Provided information:

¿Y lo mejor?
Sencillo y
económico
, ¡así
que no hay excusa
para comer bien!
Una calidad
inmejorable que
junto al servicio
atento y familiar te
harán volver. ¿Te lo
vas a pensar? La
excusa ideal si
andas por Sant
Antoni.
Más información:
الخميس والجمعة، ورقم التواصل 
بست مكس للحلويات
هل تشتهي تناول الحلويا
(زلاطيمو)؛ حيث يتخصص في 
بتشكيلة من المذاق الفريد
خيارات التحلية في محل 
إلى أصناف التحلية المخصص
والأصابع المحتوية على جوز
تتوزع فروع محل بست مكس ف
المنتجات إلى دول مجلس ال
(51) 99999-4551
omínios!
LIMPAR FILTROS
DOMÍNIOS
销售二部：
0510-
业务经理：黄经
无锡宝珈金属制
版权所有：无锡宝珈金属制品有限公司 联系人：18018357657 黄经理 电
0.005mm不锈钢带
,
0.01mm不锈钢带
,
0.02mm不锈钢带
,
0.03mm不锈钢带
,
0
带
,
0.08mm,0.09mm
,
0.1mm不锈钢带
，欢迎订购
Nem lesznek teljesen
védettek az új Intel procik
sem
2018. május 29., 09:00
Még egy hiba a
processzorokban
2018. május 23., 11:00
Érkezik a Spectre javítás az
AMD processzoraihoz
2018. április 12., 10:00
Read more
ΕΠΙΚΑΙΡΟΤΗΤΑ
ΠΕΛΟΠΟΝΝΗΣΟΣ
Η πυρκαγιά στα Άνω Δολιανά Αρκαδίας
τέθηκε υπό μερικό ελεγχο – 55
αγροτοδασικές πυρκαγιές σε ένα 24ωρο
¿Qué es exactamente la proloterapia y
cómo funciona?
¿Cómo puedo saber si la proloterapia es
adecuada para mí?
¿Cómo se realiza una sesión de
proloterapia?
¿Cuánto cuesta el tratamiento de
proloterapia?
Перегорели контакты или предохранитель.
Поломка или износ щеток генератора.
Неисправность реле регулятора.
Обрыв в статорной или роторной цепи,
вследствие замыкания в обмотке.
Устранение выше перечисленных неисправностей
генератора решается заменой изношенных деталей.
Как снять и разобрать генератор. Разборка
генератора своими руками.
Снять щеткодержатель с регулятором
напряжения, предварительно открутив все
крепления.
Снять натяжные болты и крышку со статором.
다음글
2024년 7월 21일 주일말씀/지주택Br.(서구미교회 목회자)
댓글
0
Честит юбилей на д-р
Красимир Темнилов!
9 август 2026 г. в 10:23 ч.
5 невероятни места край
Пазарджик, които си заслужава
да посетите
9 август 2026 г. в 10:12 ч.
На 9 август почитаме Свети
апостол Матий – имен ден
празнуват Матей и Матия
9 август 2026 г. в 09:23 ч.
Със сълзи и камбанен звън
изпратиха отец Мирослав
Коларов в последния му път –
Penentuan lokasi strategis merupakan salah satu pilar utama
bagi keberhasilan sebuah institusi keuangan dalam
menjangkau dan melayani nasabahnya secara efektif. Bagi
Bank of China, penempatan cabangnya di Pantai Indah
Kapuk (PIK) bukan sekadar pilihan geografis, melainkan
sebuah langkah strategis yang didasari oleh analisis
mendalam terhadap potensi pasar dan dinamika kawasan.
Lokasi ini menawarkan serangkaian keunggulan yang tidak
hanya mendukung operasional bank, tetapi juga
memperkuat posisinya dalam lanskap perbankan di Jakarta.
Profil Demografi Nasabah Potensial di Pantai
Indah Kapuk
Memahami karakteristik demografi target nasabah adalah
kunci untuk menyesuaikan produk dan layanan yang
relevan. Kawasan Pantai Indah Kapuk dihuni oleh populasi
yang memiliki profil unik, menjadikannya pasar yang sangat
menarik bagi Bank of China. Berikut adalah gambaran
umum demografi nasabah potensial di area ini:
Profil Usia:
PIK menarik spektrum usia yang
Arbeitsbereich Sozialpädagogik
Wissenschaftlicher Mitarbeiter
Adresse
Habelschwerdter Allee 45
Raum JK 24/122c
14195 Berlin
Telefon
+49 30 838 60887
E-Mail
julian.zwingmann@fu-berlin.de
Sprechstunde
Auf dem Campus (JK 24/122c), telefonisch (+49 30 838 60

To do: Begin with the line that contains "апостол Матий – имен ден" and print each line exactly until the data ends, including the last line.

Task response:
апостол Матий – имен ден
празнуват Матей и Матия
9 август 2026 г. в 09:23 ч.
Със сълзи и камбанен звън
изпратиха отец Мирослав
Коларов в последния му път –
Penentuan lokasi strategis merupakan salah satu pilar utama
bagi keberhasilan sebuah institusi keuangan dalam
menjangkau dan melayani nasabahnya secara efektif. Bagi
Bank of China, penempatan cabangnya di Pantai Indah
Kapuk (PIK) bukan sekadar pilihan geografis, melainkan
sebuah langkah strategis yang didasari oleh analisis
mendalam terhadap potensi pasar dan dinamika kawasan.
Lokasi ini menawarkan serangkaian keunggulan yang tidak
hanya mendukung operasional bank, tetapi juga
memperkuat posisinya dalam lanskap perbankan di Jakarta.
Profil Demografi Nasabah Potensial di Pantai
Indah Kapuk
Memahami karakteristik demografi target nasabah adalah
kunci untuk menyesuaikan produk dan layanan yang
relevan. Kawasan Pantai Indah Kapuk dihuni oleh populasi
yang memiliki profil unik, menjadikannya pasar yang sangat
menarik bagi Bank of China. Berikut adalah gambaran
umum demografi nasabah potensial di area ini:
Profil Usia:
PIK menarik spektrum usia yang
Arbeitsbereich Sozialpädagogik
Wissenschaftlicher Mitarbeiter
Adresse
Habelschwerdter Allee 45
Raum JK 24/122c
14195 Berlin
Telefon
+49 30 838 60887
E-Mail
julian.zwingmann@fu-berlin.de
Sprechstunde
Auf dem Campus (JK 24/122c), telefonisch (+49 30 838 60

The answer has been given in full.